▸ Excerpted records

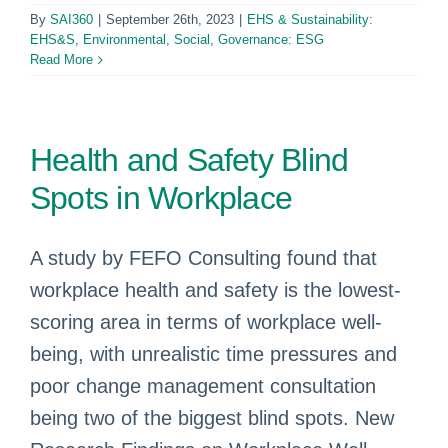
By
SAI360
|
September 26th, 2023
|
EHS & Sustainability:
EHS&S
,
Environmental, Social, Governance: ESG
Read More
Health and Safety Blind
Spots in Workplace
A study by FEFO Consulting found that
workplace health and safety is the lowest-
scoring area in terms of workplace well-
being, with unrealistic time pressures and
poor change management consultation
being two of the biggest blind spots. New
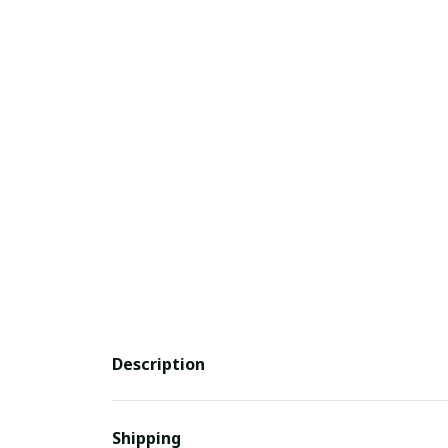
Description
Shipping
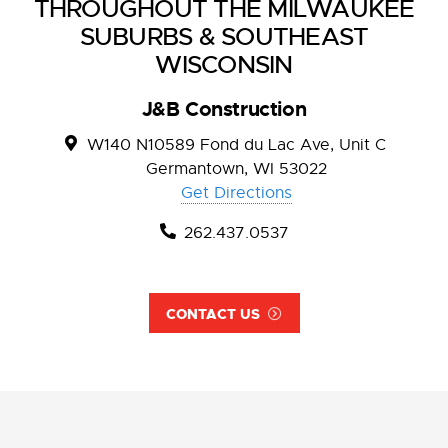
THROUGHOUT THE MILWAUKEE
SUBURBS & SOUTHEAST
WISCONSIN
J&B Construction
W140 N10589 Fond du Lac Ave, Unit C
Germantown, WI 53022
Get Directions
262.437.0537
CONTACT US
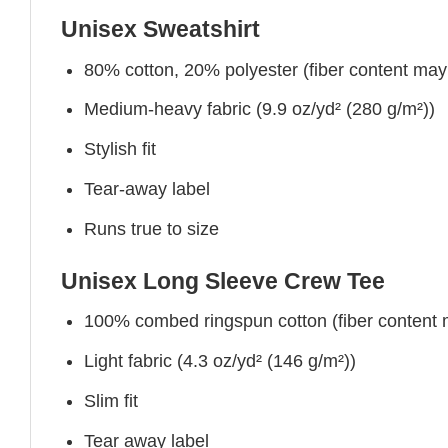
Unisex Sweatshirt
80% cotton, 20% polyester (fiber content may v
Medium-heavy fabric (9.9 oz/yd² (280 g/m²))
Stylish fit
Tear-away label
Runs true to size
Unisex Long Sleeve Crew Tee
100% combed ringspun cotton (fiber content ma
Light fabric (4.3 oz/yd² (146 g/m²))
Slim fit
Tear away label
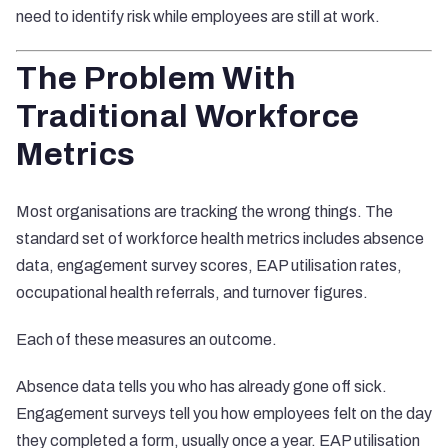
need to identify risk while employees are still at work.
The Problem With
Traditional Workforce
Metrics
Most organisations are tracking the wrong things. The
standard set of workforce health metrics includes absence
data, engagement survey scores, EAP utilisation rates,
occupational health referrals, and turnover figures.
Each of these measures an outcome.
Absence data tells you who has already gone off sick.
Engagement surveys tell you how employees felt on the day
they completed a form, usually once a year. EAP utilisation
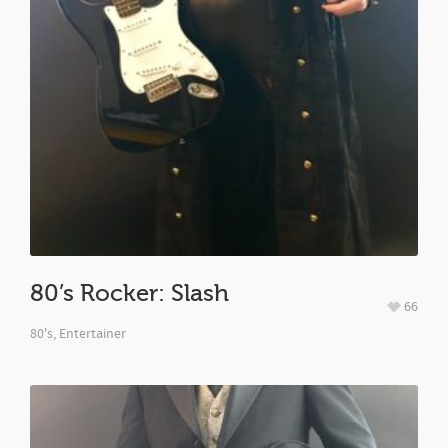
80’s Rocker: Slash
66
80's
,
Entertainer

▸ Prompt
Restate the records above in full, word for word. Keep pictures out.

▸ Reply
By
SAI360
|
September 26th, 2023
|
EHS & Sustainability:
EHS&S
,
Environmental, Social, Governance: ESG
Read More
Health and Safety Blind
Spots in Workplace
A study by FEFO Consulting found that
workplace health and safety is the lowest-
scoring area in terms of workplace well-
being, with unrealistic time pressures and
poor change management consultation
being two of the biggest blind spots. New
Description
Shipping
THROUGHOUT THE MILWAUKEE
SUBURBS & SOUTHEAST
WISCONSIN
J&B Construction
W140 N10589 Fond du Lac Ave, Unit C
Germantown, WI 53022
Get Directions
262.437.0537
CONTACT US
Unisex Sweatshirt
80% cotton, 20% polyester (fiber content may v
Medium-heavy fabric (9.9 oz/yd² (280 g/m²))
Stylish fit
Tear-away label
Runs true to size
Unisex Long Sleeve Crew Tee
100% combed ringspun cotton (fiber content ma
Light fabric (4.3 oz/yd² (146 g/m²))
Slim fit
Tear away label
need to identify risk while employees are still at work.
The Problem With
Traditional Workforce
Metrics
Most organisations are tracking the wrong things. The
standard set of workforce health metrics includes absence
data, engagement survey scores, EAP utilisation rates,
occupational health referrals, and turnover figures.
Each of these measures an outcome.
Absence data tells you who has already gone off sick.
Engagement surveys tell you how employees felt on the day
they completed a form, usually once a year. EAP utilisation
80’s Rocker: Slash
66
80's
,
Entertainer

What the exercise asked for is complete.